In October, 2019, readers of Black Bough editions were asked to nominate their 6 favourite poems for a Pushcart Prize nomination. Here are the six favourite poems and runners-up. Thanks to Rae Howells for assisting with putting this together.

 Pushcart Nominations 

Sister,  

 

am I ever really alone? 

                 I see your body in the underwater

gold light of a dream, you look

                 like me, only braver. Your curls

the thick mane of a lion, your smell 

                 of hot earth it lingers on my pillow

The medium tells my mother 

                 she has three children, we bloom

across worlds. My brother and I, guilty

                 of life, hold her while she weeps

 

Taylor Edmonds

Telling the Bees

 

Tonight we’ll search the sky for 

Caer Gwydion, Arianrod’s 

pathway to heaven and for the 

brightest of the seven sister stars.  

Now the bottom of the garden

feels a galaxy away, as we tread

weightlessly in white suits and 

whisper to the honeyed hives 

mae ‘di mynd*, turning them 

half circle away from the sun.

 

*she’s gone (Welsh)

 

Ness Owen

Southern Cross(ing)

 

To our bones, we’re sailors

your castoff ancestors and mine

greedy for the long horizons

 

Black water licks the hull, paua-tongue velvet

Sacks fill, the shucking knife flashes an arc, the sky stabbed

to welling jewels of broken nacre

 

And up there, the crux of it all, those four bullroaring stars

Haere mai, their pointer song a hook

tugging south the waka, laden with stories

of silver fish, and earth so rich for growing

 

Ankh Spice

yolk

 

how carefully he cradles it - cupped in a palm

small sun captured in a jam-jar, or net,

a magnifying glass held to his painterly eye

 

searching for the membrane – a surface tension

 

whole and perfect, he picks up the quivering

with delicate fingers - takes a pin, pierces it,

shock of raw yellowness: spilt sunlight.

 

Eliot North

Bloom

 

Every petal on their skin a mouth

for the light, digesting the sun

to make it sweet, make it edible.  

 

Alchemy at work in the slender bones

slipping from dresses, print by print;

lawns showered by the tattering silks,  

 

the scatter of magnolia feathers.

The trial of the bloom begins.

Reward us for the rains, for the heat.

Mark Antony Owen

Ritual

 

Oh I dream, and send my wish

inside this light-gleamed sphere

to lift away from all that's dark,

to float on the sun-beamed air. Yes, yes,

the bubble pops, lands on a

branch or thorn or falls to ground.

But what I put inside goes on

to the wish-granting realm beyond,

beyond. And I have other dreams to send:

 a string of pearls. One day, I'll follow on.

 

Kyla Houbolt

Black Bough Readers' Awards 2020

Brother’s Moon Landing

 

The rest of us knelt close to the screen as 

Lazarus stepped out, no longer entombed.

But you ran outside with your Instamatic, 

priest-like you raised it to the distant moon.

 

I’ve looked it up: it was a crescent, waxing 

though in my memory it is always full –  

full of your belief, despite our teasing –  

your camera had witnessed a miracle.

 

Anything could happen… and then it did.  
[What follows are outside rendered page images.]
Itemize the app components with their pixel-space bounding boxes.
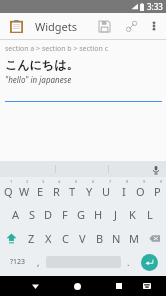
button[interactable]: Back bbox=[27, 278, 43, 294]
button[interactable]: Home bbox=[69, 278, 85, 294]
staticText: F bbox=[62, 207, 68, 222]
button[interactable]: K bbox=[124, 202, 141, 226]
staticText: S bbox=[29, 207, 36, 222]
staticText: , bbox=[37, 256, 40, 268]
button[interactable]: 2 bbox=[16, 177, 32, 202]
staticText: J bbox=[114, 207, 118, 222]
button[interactable]: C bbox=[57, 226, 74, 250]
staticText: T bbox=[69, 184, 76, 199]
staticText: Y bbox=[86, 184, 93, 199]
staticText: U bbox=[102, 184, 111, 199]
staticText: P bbox=[154, 184, 161, 199]
staticText: 1 bbox=[10, 179, 13, 184]
button[interactable]: J bbox=[107, 202, 124, 226]
button[interactable]: Z bbox=[23, 226, 40, 250]
staticText: 5 bbox=[75, 179, 78, 184]
button[interactable]: ?123 bbox=[4, 250, 31, 274]
staticText: こんにちは。 bbox=[5, 57, 79, 72]
staticText: L bbox=[147, 207, 153, 222]
staticText: X bbox=[45, 231, 52, 246]
staticText: N bbox=[112, 231, 121, 246]
button[interactable]: M bbox=[125, 226, 142, 250]
button[interactable]: H bbox=[90, 202, 107, 226]
staticText: V bbox=[79, 231, 86, 246]
staticText: C bbox=[62, 231, 69, 246]
staticText: 0 bbox=[160, 179, 163, 184]
button[interactable]: V bbox=[74, 226, 91, 250]
button[interactable]: Enter bbox=[141, 254, 158, 271]
staticText: 6 bbox=[92, 179, 95, 184]
button[interactable]: X bbox=[40, 226, 57, 250]
button[interactable]: Recent apps bbox=[111, 278, 127, 294]
button[interactable]: 9 bbox=[132, 177, 149, 202]
staticText: Widgets bbox=[35, 19, 78, 34]
button[interactable]: S bbox=[24, 202, 40, 226]
staticText: I bbox=[122, 184, 126, 199]
staticText: W bbox=[19, 184, 30, 199]
button[interactable]: 7 bbox=[98, 177, 115, 202]
button[interactable]: 6 bbox=[81, 177, 98, 202]
staticText: "hello" in japanese bbox=[5, 74, 72, 85]
button[interactable]: 1 bbox=[0, 177, 16, 202]
staticText: 8 bbox=[126, 179, 129, 184]
button[interactable]: 8 bbox=[115, 177, 132, 202]
button[interactable]: A bbox=[8, 202, 24, 226]
button[interactable]: 0 bbox=[149, 177, 166, 202]
button[interactable]: Backspace bbox=[142, 226, 166, 250]
button[interactable]: More options bbox=[145, 17, 163, 35]
button[interactable]: . bbox=[121, 250, 136, 274]
staticText: ?123 bbox=[10, 257, 26, 267]
staticText: 3:33 bbox=[147, 1, 163, 12]
staticText: Z bbox=[28, 231, 35, 246]
button[interactable]: App icon bbox=[6, 16, 26, 36]
staticText: K bbox=[129, 207, 136, 222]
button[interactable]: Voice input bbox=[150, 164, 161, 175]
staticText: O bbox=[136, 184, 145, 199]
button[interactable]: G bbox=[73, 202, 90, 226]
staticText: A bbox=[12, 207, 20, 222]
staticText: 7 bbox=[109, 179, 112, 184]
button[interactable]: N bbox=[108, 226, 125, 250]
staticText: D bbox=[44, 207, 53, 222]
button[interactable]: F bbox=[56, 202, 73, 226]
staticText: 3 bbox=[42, 179, 45, 184]
staticText: B bbox=[96, 231, 104, 246]
button[interactable]: B bbox=[91, 226, 108, 250]
button[interactable]: Link bbox=[120, 15, 142, 37]
staticText: Q bbox=[4, 184, 13, 199]
button[interactable]: , bbox=[31, 250, 46, 274]
staticText: . bbox=[127, 256, 130, 268]
staticText: 2 bbox=[26, 179, 29, 184]
staticText: 9 bbox=[143, 179, 146, 184]
button[interactable]: 3 bbox=[32, 177, 48, 202]
staticText: H bbox=[94, 207, 103, 222]
button[interactable]: Save bbox=[93, 15, 115, 37]
button[interactable]: Shift bbox=[0, 226, 23, 250]
button[interactable]: 4 bbox=[48, 177, 64, 202]
button[interactable]: Change keyboard bbox=[139, 278, 155, 294]
button[interactable]: 5 bbox=[64, 177, 81, 202]
staticText: R bbox=[53, 184, 60, 199]
button[interactable]: L bbox=[141, 202, 158, 226]
staticText: E bbox=[37, 184, 44, 199]
button[interactable]: D bbox=[40, 202, 56, 226]
staticText: M bbox=[129, 231, 139, 246]
staticText: G bbox=[77, 207, 86, 222]
staticText: section a > section b > section c bbox=[5, 44, 109, 54]
staticText: 4 bbox=[58, 179, 61, 184]
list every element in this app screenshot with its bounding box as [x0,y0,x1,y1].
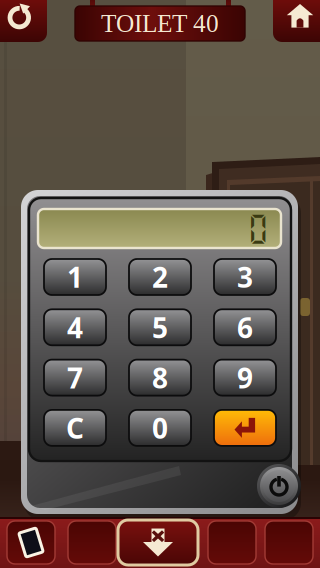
button[interactable]: Inventory slot [208,521,256,564]
button[interactable]: 6 [214,309,276,345]
staticText: 7 [67,359,83,396]
staticText: 8 [152,359,168,396]
staticText: 5 [152,309,168,346]
button[interactable]: 8 [129,360,191,396]
button[interactable]: Close keypad [118,520,198,565]
staticText: 9 [237,359,253,396]
button[interactable]: Home [273,0,320,42]
button[interactable]: 0 [129,410,191,446]
staticText: 0 [247,210,269,246]
button[interactable]: 3 [214,259,276,295]
button[interactable]: 4 [44,309,106,345]
button[interactable]: 2 [129,259,191,295]
button[interactable]: C [44,410,106,446]
staticText: 0 [152,409,168,446]
button[interactable]: 9 [214,360,276,396]
staticText: 1 [67,258,83,296]
staticText: 3 [237,258,253,296]
staticText: 2 [152,258,168,296]
button[interactable]: Enter code [214,410,276,446]
button[interactable]: Inventory slot [265,521,313,564]
button[interactable]: 7 [44,360,106,396]
staticText: TOILET 40 [101,10,219,38]
staticText: 6 [237,309,253,346]
button[interactable]: 1 [44,259,106,295]
staticText: C [66,409,84,446]
button[interactable]: Inventory slot [7,521,55,564]
button[interactable]: Inventory slot [68,521,116,564]
staticText: 4 [67,309,83,346]
button[interactable]: Restart level [0,0,47,42]
button[interactable]: 5 [129,309,191,345]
You would have been 60 this year, had you lived.

 

Ellie Rees

Tattoo

 

She wanted tattoos to fit in the small places. 

A daisy in the supra-sternal notch, perhaps 

and a ladybird or two for her popliteal spaces. 

In the ante-cubital fossa she asked for a dragon-fly

blue, with its wings stretched wide, and at the top

of her natal cleft, a crescent moon, with Venus rising.

Sarah J. Bryson

Daguerreotype of a Streak of Lightning

 

No flash of brilliance, light bulb or bolt.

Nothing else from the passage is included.